Slave codes in the North American colonies and the antebellum United States limited the movements and rights of enslaved people ("Slavery in the Capital"). Codes in some colonies authorized white citizens to participate in enforcement of these restrictions. According to Sally Hadden, a historian of North Carolina's slave control laws, the colony's first such law was passed in 1699 (p. 34). It encouraged all white men to capture escaped slaves and return them to their masters. In 1753, the first formal patrol groups appeared in North Carolina. County courts appointed these "searchers," who would come to be known as patrollers (Hadden p. 35-36). Patrollers received exemptions from county taxes and from jury duty, and an appointment as a patroller was therefore a coveted position. Patrollers not only looked for escaped slaves, but also searched for stolen goods and weapons in slave cabins and broke up meetings of slaves (Hadden p. 40). After a reported slave insurrection in Bertie County in northeastern North Carolina in 1802, a summer of rumors about other planned uprisings, and 24 hangings of suspected slaves (Crow p. 100), the North Carolina General Assembly authorized county courts to appoint patrollers in whatever numbers they thought necessary (Bassett p. 16). Two documents in CDLA's North Carolina Experience allow a closer look at the responsibilities and restrictions of such patrollers.

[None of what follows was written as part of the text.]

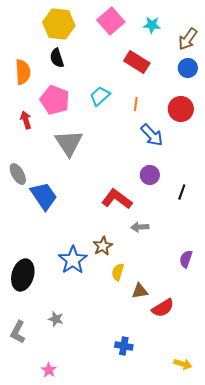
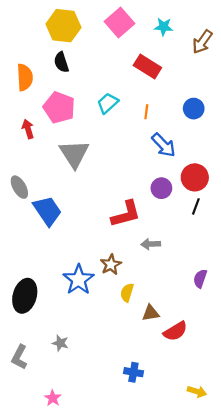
blue circle: (188, 68) -> (194, 109), moved
red circle: (181, 109) -> (195, 177), moved
red L-shape: (117, 199) -> (126, 214), turned 128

The 1825 Patrol Regulations for the County of Rowan contains a set of regulations for patrollers in Rowan County, northeast of Charlotte, and cites the 1802 authorization from the General Assembly (p. 3). Five pages long, the regulations specify that at minimum two patrollers should patrol each district at least once a week, updating a 1794 Act of the General Assembly that had required patrolling once every two weeks (p. 5). Patrollers were required to take an oath before a magistrate before commencing their duties, at which point the patroller would receive a certificate he was required to carry in order to "be allowed the privileges and compensation" of a patroller (p. 4). The regulations both extended power to and limited the power of the patrollers. They state, for instance, that patrollers "shall have power to inflict corporal punishment," but only "if two be present agreeing thereto"; if only one is present, he has "power to seize any negro slave who behaves insolently . . . or otherwise unlawfully or suspiciously; and hold such slave in custody until he can bring together a requisite number of Patrollers to act in the business" (p. 3).

The document stipulates that the sheriff have the regulations, along with certain extracts from the Acts of Assembly regarding the duties of patrollers, printed at county expense and distributed to each set of patrollers. It goes on to include the relevant extracts, and is presumably itself one of the copies printed for distribution. The extracts are from several Acts of Assembly regarding the behavior of patrols and of slaves, with dates ranging from 1787 to 1802. For example, patrollers were entitled to "one half of the penalties recovered" in addition to tax exemptions (p. 5). A section of the Act of 1802 gave patrollers permission to "inflict a punishment not exceeding fifteen lashes" on slaves found traveling without a permit or pass (p. 5). The extracts conclude with laws regarding slaves: they prohibit buying from or selling to a slave, hosting a slave in one's home on Sunday or at night, and allowing slaves to hire their time. One act prohibits the armament of slaves, "Provided, That the Master has a right, under certain circumstances, to employ any one slave on each plantation to carry a gun to preserve stock, or kill game," and forbids any slave gatherings without special permission in writing from the masters of those gathered (p. 6).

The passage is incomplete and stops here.